The only reason people are talking about it now is that newspapers are no longer in a position to dictatate terms and that, gasp, ugly discusting nerds have finally gotten a say.
Of course there are problems with the current crop of corporations in charge (and it is going to get worse, since you could have many large newspapers in the US, but there is only going to be one dominating social media platform, although which one it is can change and most certainly will), but that doesn't mean the solution is to hand power back to NYT.
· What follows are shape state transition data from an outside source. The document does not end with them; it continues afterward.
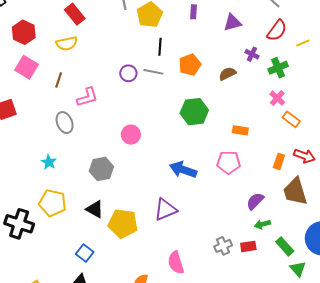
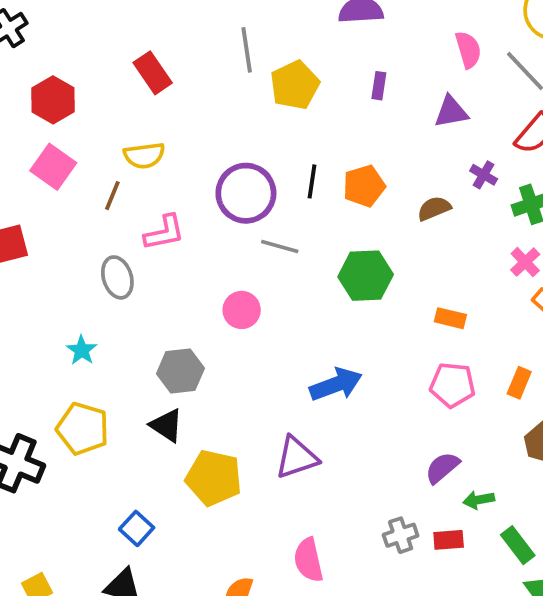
yellow semicircle: (67, 43) -> (144, 155), moved
black line: (160, 47) -> (312, 181), moved
gray line: (153, 72) -> (280, 246), moved
purple circle: (128, 73) -> (246, 193), size x1.8
pink pentagon: (229, 162) -> (452, 385), moved
blue arrow: (183, 170) -> (336, 384), turned 136
purple semicircle: (255, 201) -> (442, 468), moved
black triangle: (95, 209) -> (167, 425), moved

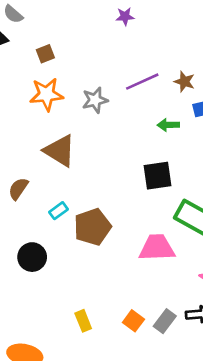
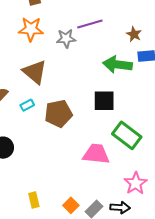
purple line: (142, 82) -> (90, 24), moved
green arrow: (168, 125) -> (118, 65), size x1.8
cyan rectangle: (59, 211) -> (27, 105), moved
brown pentagon: (92, 227) -> (58, 114), moved

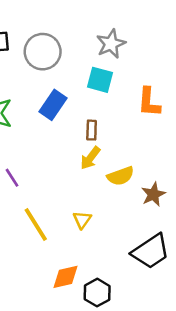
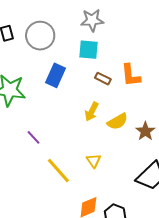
gray star: (111, 44) -> (92, 20), turned 30
orange L-shape: (149, 102) -> (131, 75), moved
brown rectangle: (92, 130) -> (103, 79), moved, turned -56

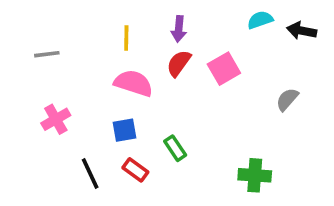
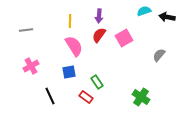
pink semicircle: (134, 83) -> (74, 46), turned 40
red rectangle: (135, 170) -> (86, 97), moved
green cross: (255, 175) -> (141, 97), turned 30

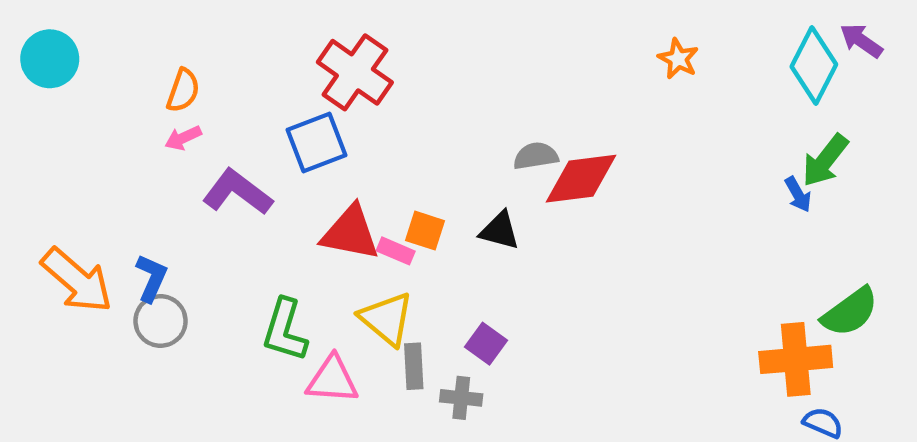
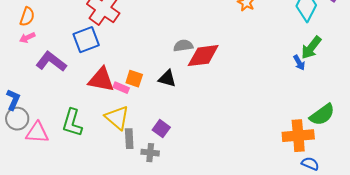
pink triangle: (332, 380) -> (37, 133), moved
The social media companies effectively propagandize ordinary communication for whatever's most profitable, and the effects can be individually subtle, with large overall effect. While this tends to be accepted at the for-profit media creation level, it seems quite inappropriate and socially unhealthy to apply these to personal communication on social media, because the cultural buy-in to these sorts of things means individuals put themselves into monopolized systems.
Social media is very new in the grand scheme of things, and there are things to figure out. Certainly education on these topics and their effects is important, and possibly more declarations of rights (as opposed to specifically prescriptive regulations) of people's personal communications might be in order.
Would you please stop posting like this to HN? Ideological flamewar tropes are not welcome here.
Control information and you control the populace. You don't need to use guns because the people don't know whats going on, you can prevent people from organizing, you can use misinformation and propaganda to control people. Control of information and control of speech is a massive amount of power. I'd rather google had access to a few nukes, honestly.